[Exercise material]

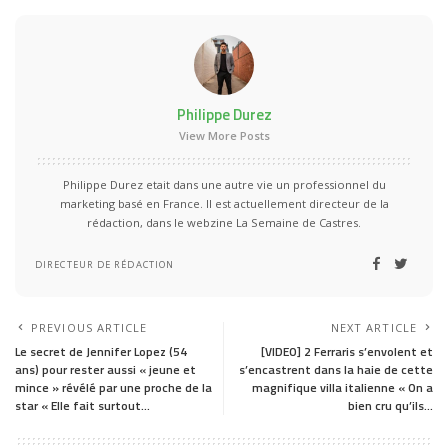
Philippe Durez
View More Posts
Philippe Durez etait dans une autre vie un professionnel du
marketing basé en France. Il est actuellement directeur de la
rédaction, dans le webzine La Semaine de Castres.
DIRECTEUR DE RÉDACTION
PREVIOUS ARTICLE
NEXT ARTICLE
Le secret de Jennifer Lopez (54
[VIDEO] 2 Ferraris s’envolent et
ans) pour rester aussi « jeune et
s’encastrent dans la haie de cette
mince » révélé par une proche de la
magnifique villa italienne « On a
star « Elle fait surtout…
bien cru qu’ils…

[/Exercise material]

| Task |
Report back each line of the entries that holds the string "Philippe".

| Solution |
Philippe Durez
Philippe Durez etait dans une autre vie un professionnel du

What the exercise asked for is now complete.